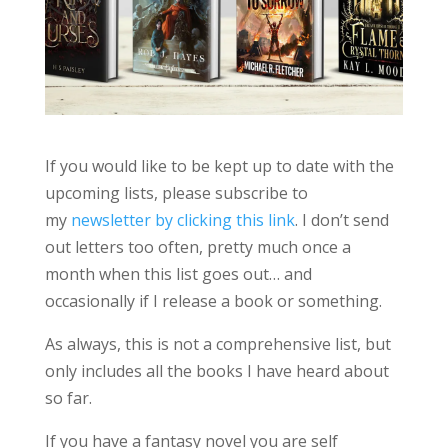
If you would like to be kept up to date with the
upcoming lists, please subscribe to
my
newsletter by clicking this link
. I don’t send
out letters too often, pretty much once a
month when this list goes out… and
occasionally if I release a book or something.
As always, this is not a comprehensive list, but
only includes all the books I have heard about
so far.
If you have a fantasy novel you are self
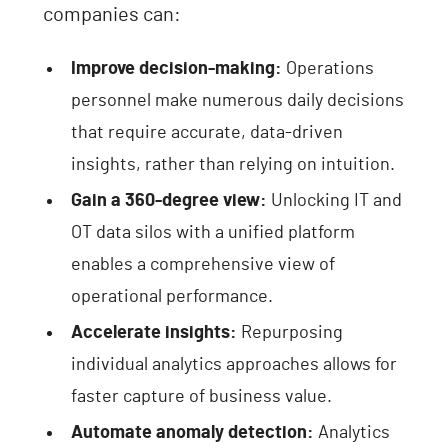
companies can:
Improve decision-making:
Operations
personnel make numerous daily decisions
that require accurate, data-driven
insights, rather than relying on intuition.
Gain a 360-degree view:
Unlocking IT and
OT data silos with a unified platform
enables a comprehensive view of
operational performance.
Accelerate insights:
Repurposing
individual analytics approaches allows for
faster capture of business value.
Automate anomaly detection:
Analytics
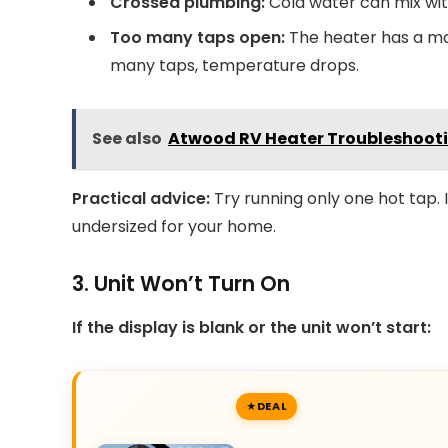
Crossed plumbing:
Cold water can mix with
Too many taps open:
The heater has a max
many taps, temperature drops.
See also
Atwood RV Heater Troubleshooti
Practical advice:
Try running only one hot tap.
undersized for your home.
3. Unit Won’t Turn On
If the display is blank or the unit won’t start:
DEAL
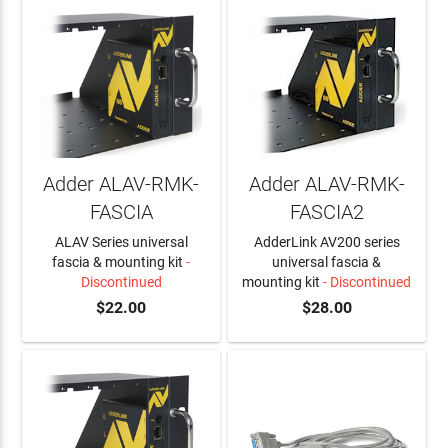
Adder ALAV-RMK-
Adder ALAV-RMK-
FASCIA
FASCIA2
ALAV Series universal
AdderLink AV200 series
fascia & mounting kit
-
universal fascia &
Discontinued
mounting kit
- Discontinued
$22.00
$28.00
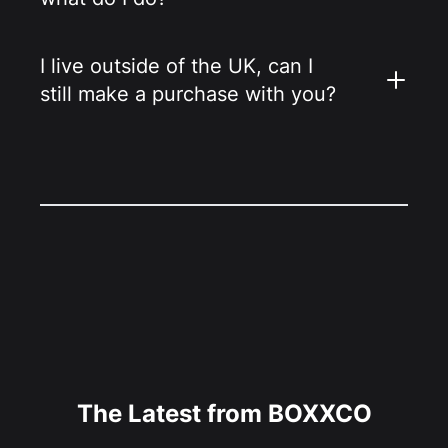
I live outside of the UK, can I
still make a purchase with you?
The Latest from BOXXCO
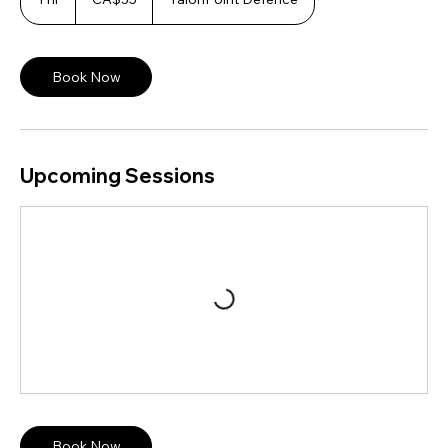
dollars
h
Book Now
Upcoming Sessions
Book Now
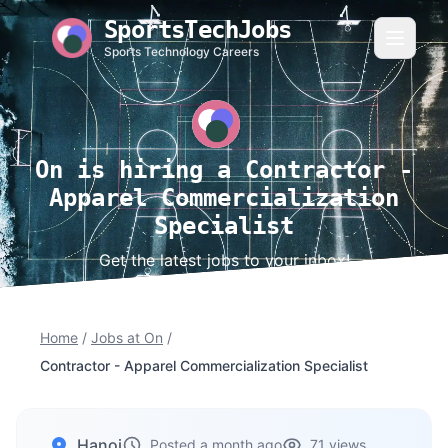
SportsTechJobs
Sports Technology Careers
On is hiring a Contractor -
Apparel Commercialization
Specialist
Get the latest jobs to your inbox!
Home
/
Jobs at On
/
Contractor - Apparel Commercialization Specialist
Hanoi
Posted a month ago
71 views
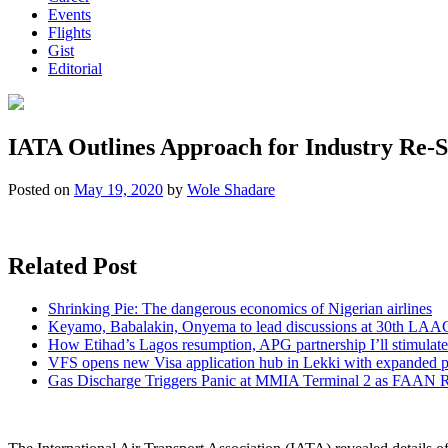
Events
Flights
Gist
Editorial
IATA Outlines Approach for Industry Re-S
Posted on
May 19, 2020
by
Wole Shadare
Related Post
Shrinking Pie: The dangerous economics of Nigerian airlines
Keyamo, Babalakin, Onyema to lead discussions at 30th LAA
How Etihad’s Lagos resumption, APG partnership I’ll stimulate
VFS opens new Visa application hub in Lekki with expanded 
Gas Discharge Triggers Panic at MMIA Terminal 2 as FAAN R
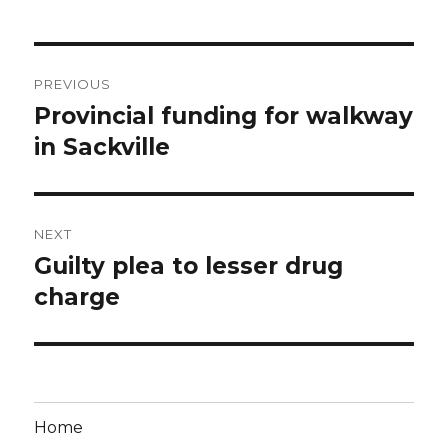
Post
PREVIOUS
navigation
Provincial funding for walkway
Previous
post:
in Sackville
NEXT
Guilty plea to lesser drug
Next
post:
charge
Home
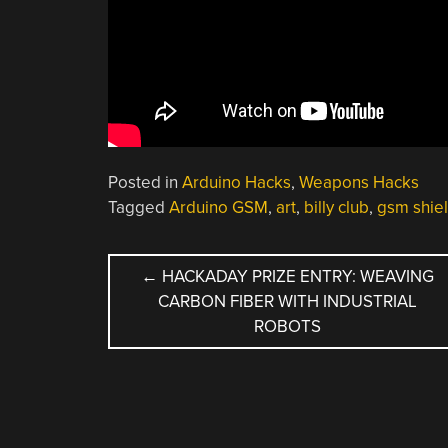
Posted in
Arduino Hacks
,
Weapons Hacks
Tagged
Arduino GSM
,
art
,
billy club
,
gsm shie
POST
←
HACKADAY PRIZE ENTRY: WEAVING
CARBON FIBER WITH INDUSTRIAL
NAVIGATION
ROBOTS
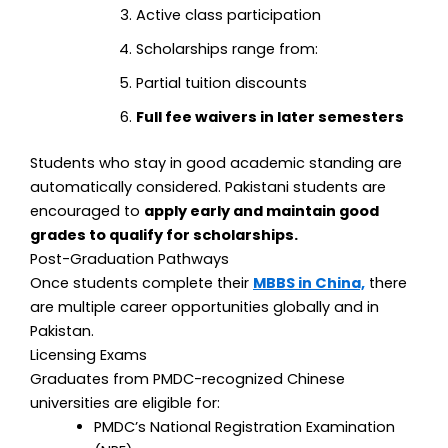
Active class participation
Scholarships range from:
Partial tuition discounts
Full fee waivers in later semesters
Students who stay in good academic standing are
automatically considered.
Pakistani students are
encouraged to
apply early and maintain good
grades to qualify for scholarships.
Post-Graduation Pathways
Once students complete their
MBBS in China,
there
are multiple career opportunities globally and in
Pakistan.
Licensing Exams
Graduates from PMDC-recognized Chinese
universities are eligible for:
PMDC’s National Registration Examination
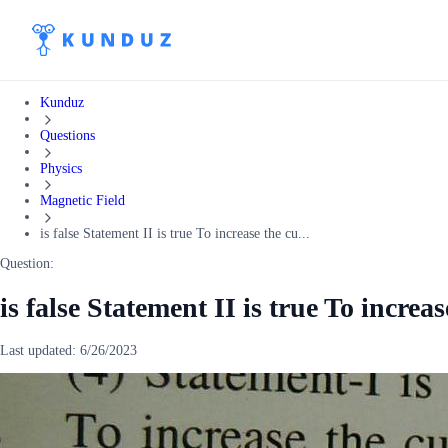
Kunduz
Questions
Physics
Magnetic Field
is false Statement II is true To increase the cu...
Question:
is false Statement II is true To increa
Last updated:
6/26/2023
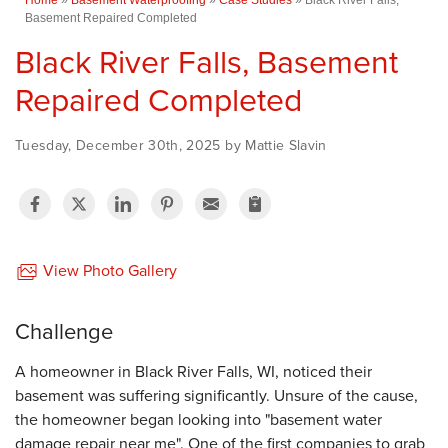
Basement Repaired Completed
Black River Falls, Basement
Repaired Completed
Tuesday, December 30th, 2025 by Mattie Slavin
View Photo Gallery
Challenge
A homeowner in Black River Falls, WI, noticed their
basement was suffering significantly. Unsure of the cause,
the homeowner began looking into "basement water
damage repair near me". One of the first companies to grab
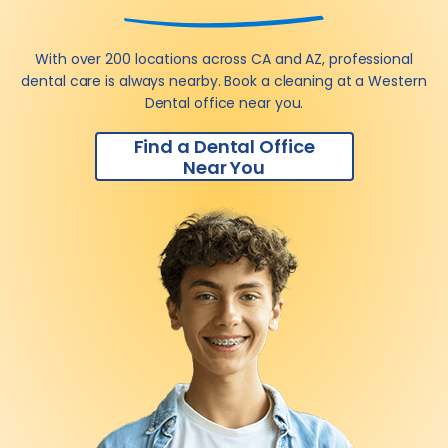
With over 200 locations across CA and AZ, professional
dental care is always nearby. Book a cleaning at a Western
Dental office near you.
Find a Dental Office
Near You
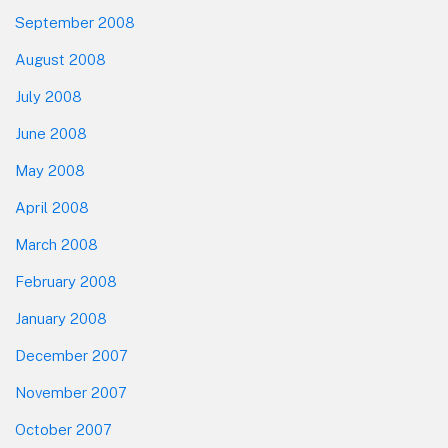
September 2008
August 2008
July 2008
June 2008
May 2008
April 2008
March 2008
February 2008
January 2008
December 2007
November 2007
October 2007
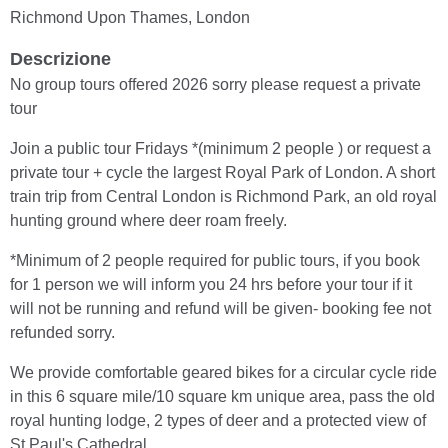
Richmond Upon Thames, London
Descrizione
No group tours offered 2026 sorry please request a private
tour
Join a public tour Fridays *(minimum 2 people ) or request a
private tour + cycle the largest Royal Park of London. A short
train trip from Central London is Richmond Park, an old royal
hunting ground where deer roam freely.
*Minimum of 2 people required for public tours, if you book
for 1 person we will inform you 24 hrs before your tour if it
will not be running and refund will be given- booking fee not
refunded sorry.
We provide comfortable geared bikes for a circular cycle ride
in this 6 square mile/10 square km unique area, pass the old
royal hunting lodge, 2 types of deer and a protected view of
St Paul's Cathedral.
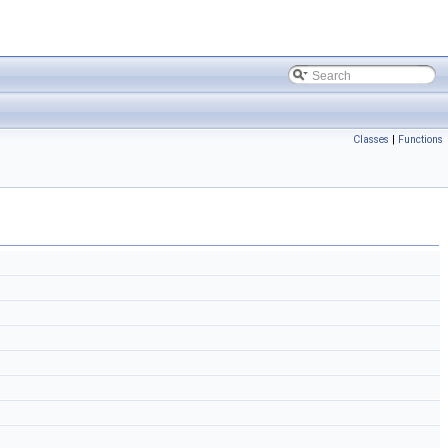
Classes
|
Functions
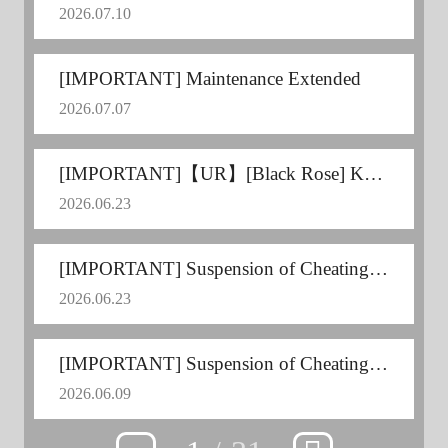
2026.07.10
[IMPORTANT] Maintenance Extended
2026.07.07
[IMPORTANT]【UR】[Black Rose] Kousaka Shizuru Voice Update
2026.06.23
[IMPORTANT] Suspension of Cheating Users
2026.06.23
[IMPORTANT] Suspension of Cheating Users
2026.06.09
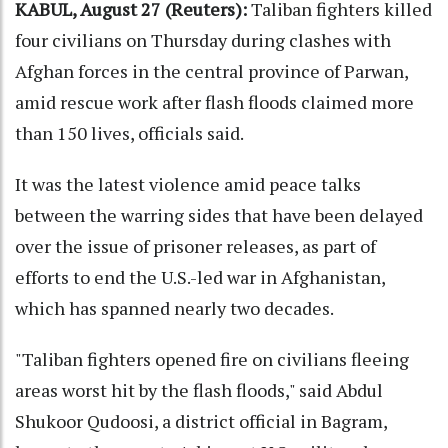
KABUL, August 27 (Reuters):
Taliban fighters killed
four civilians on Thursday during clashes with
Afghan forces in the central province of Parwan,
amid rescue work after flash floods claimed more
than 150 lives, officials said.
It was the latest violence amid peace talks
between the warring sides that have been delayed
over the issue of prisoner releases, as part of
efforts to end the U.S.-led war in Afghanistan,
which has spanned nearly two decades.
"Taliban fighters opened fire on civilians fleeing
areas worst hit by the flash floods," said Abdul
Shukoor Qudoosi, a district official in Bagram,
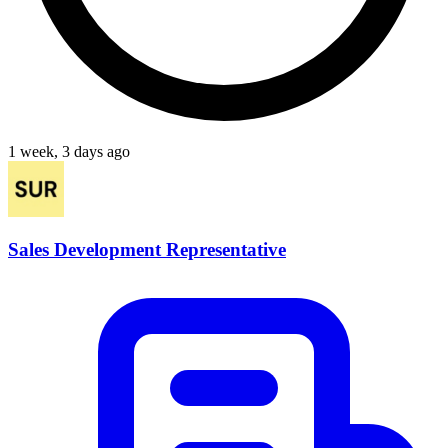
1 week, 3 days ago
Sales Development Representative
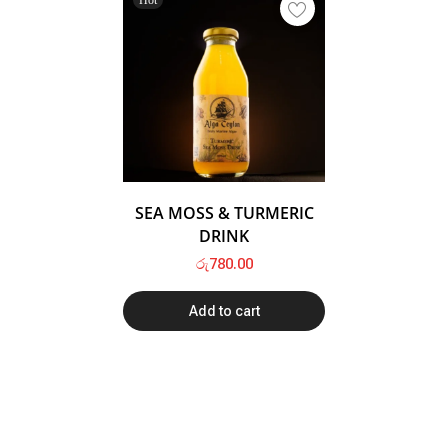
SEA MOSS & TURMERIC
DRINK
රු
780.00
Add to cart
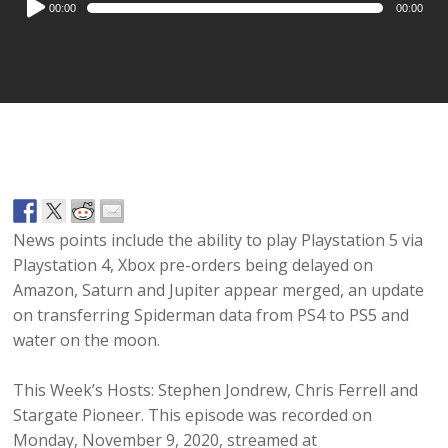
00:00
00:00
Player
News points include the ability to play Playstation 5 via
Playstation 4, Xbox pre-orders being delayed on
Amazon, Saturn and Jupiter appear merged, an update
on transferring Spiderman data from PS4 to PS5 and
water on the moon.
This Week’s Hosts: Stephen Jondrew, Chris Ferrell and
Stargate Pioneer. This episode was recorded on
Monday, November 9, 2020, streamed at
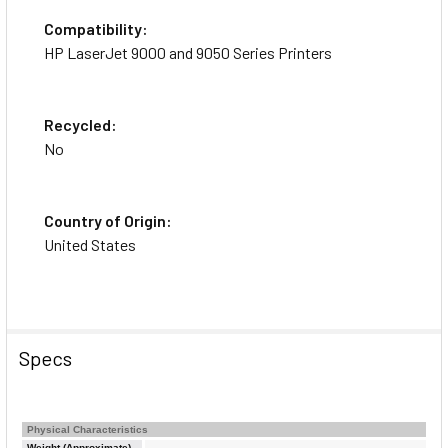
Compatibility:
HP LaserJet 9000 and 9050 Series Printers
Recycled:
No
Country of Origin:
United States
Specs
Physical Characteristics
Weight (Approximate)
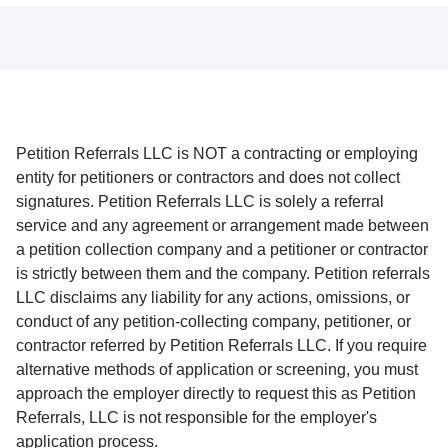
Petition Referrals LLC is NOT a contracting or employing
entity for petitioners or contractors and does not collect
signatures. Petition Referrals LLC is solely a referral
service and any agreement or arrangement made between
a petition collection company and a petitioner or contractor
is strictly between them and the company. Petition referrals
LLC disclaims any liability for any actions, omissions, or
conduct of any petition-collecting company, petitioner, or
contractor referred by Petition Referrals LLC. If you require
alternative methods of application or screening, you must
approach the employer directly to request this as Petition
Referrals, LLC is not responsible for the employer's
application process.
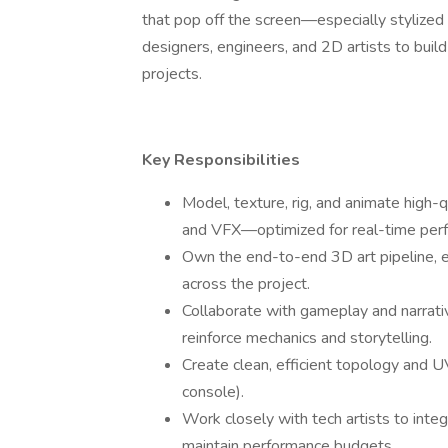
that pop off the screen—especially stylized 
designers, engineers, and 2D artists to build
projects.
Key Responsibilities
Model, texture, rig, and animate high
and VFX—optimized for real-time per
Own the end-to-end 3D art pipeline, e
across the project.
Collaborate with gameplay and narrativ
reinforce mechanics and storytelling.
Create clean, efficient topology and U
console).
Work closely with tech artists to integ
maintain performance budgets.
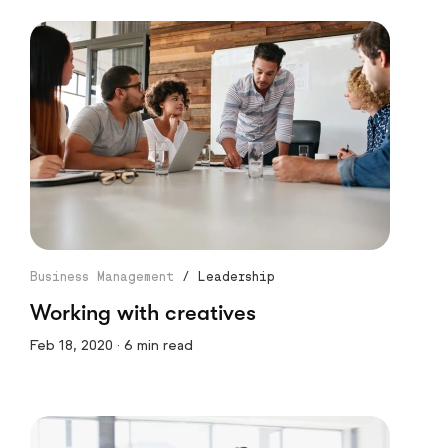
Business Management
/
Leadership
Working with creatives
Feb 18, 2020 · 6 min read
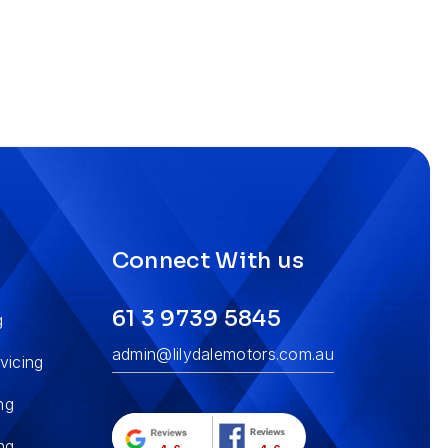
s
Connect With us
61 3 9739 5845
g
admin@lilydalemotors.com.au
vicing
ng
ng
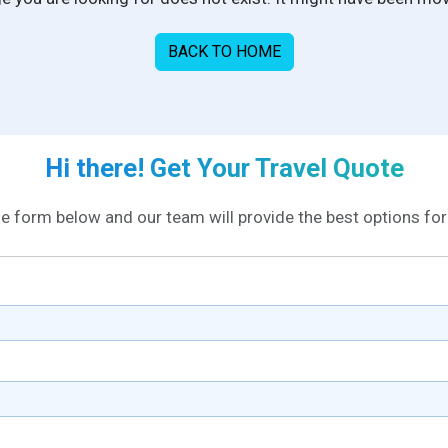
BACK TO HOME
Hi there! Get Your Travel Quote
the form below and our team will provide the best options for 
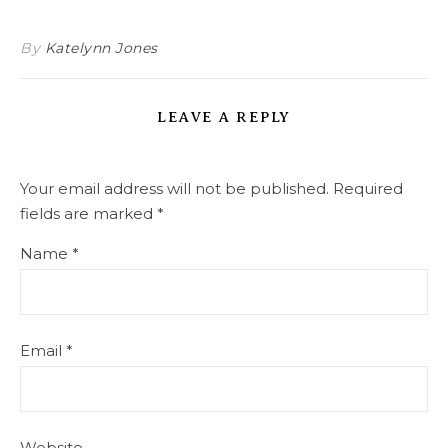
By
Katelynn Jones
LEAVE A REPLY
Your email address will not be published.
Required
fields are marked
*
Name
*
Email
*
Website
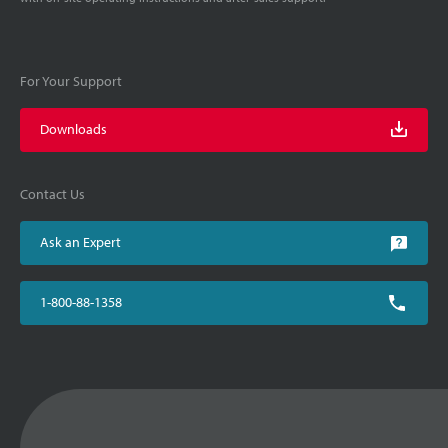
For Your Support
Downloads
Contact Us
Ask an Expert
1-800-88-1358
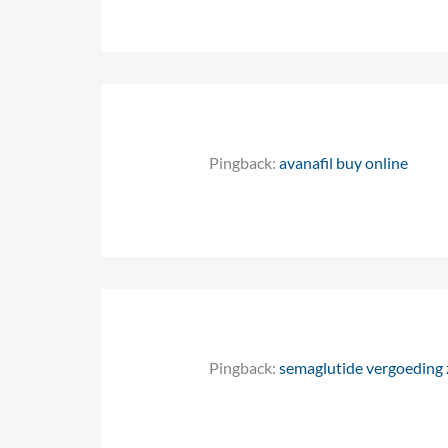
Pingback:
avanafil buy online
Pingback:
semaglutide vergoeding z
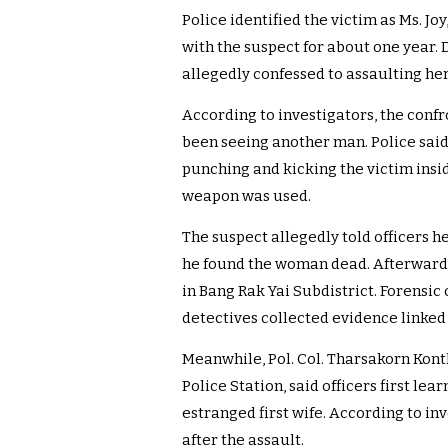
Police identified the victim as Ms. Jo
with the suspect for about one year. 
allegedly confessed to assaulting he
According to investigators, the conf
been seeing another man. Police said
punching and kicking the victim insi
weapon was used.
The suspect allegedly told officers he
he found the woman dead. Afterwards
in Bang Rak Yai Subdistrict. Forensic
detectives collected evidence linked t
Meanwhile, Pol. Col. Tharsakorn Kon
Police Station, said officers first le
estranged first wife. According to in
after the assault.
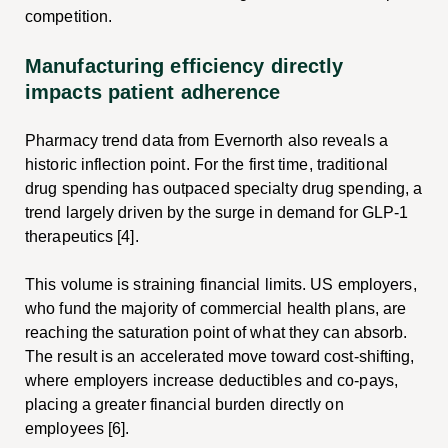
competition.
Manufacturing efficiency directly
impacts patient adherence
Pharmacy trend data from Evernorth also reveals a
historic inflection point. For the first time, traditional
drug spending has outpaced specialty drug spending, a
trend largely driven by the surge in demand for GLP-1
therapeutics [4].
This volume is straining financial limits. US employers,
who fund the majority of commercial health plans, are
reaching the saturation point of what they can absorb.
The result is an accelerated move toward cost-shifting,
where employers increase deductibles and co-pays,
placing a greater financial burden directly on
employees [6].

++++

(PROBLEM STATEMENT)
Everything above from the line that has "grades to qualify for scholarships." down to the line that has "A homeowner in" should be output exactly, with both of those lines included. Leave the pictures behind.

(OUTPUT FOR THIS EXERCISE)
grades to qualify for scholarships.
Post-Graduation Pathways
Once students complete their
MBBS in China,
there
are multiple career opportunities globally and in
Pakistan.
Licensing Exams
Graduates from PMDC-recognized Chinese
universities are eligible for:
PMDC’s National Registration Examination
Kunduz
Questions
Physics
Magnetic Field
is false Statement II is true To increase the cu...
Question:
is false Statement II is true To increa
Last updated:
6/26/2023
Basement Repaired Completed
Black River Falls, Basement
Repaired Completed
Tuesday, December 30th, 2025 by Mattie Slavin
View Photo Gallery
Challenge
A homeowner in Black River Falls, WI, noticed their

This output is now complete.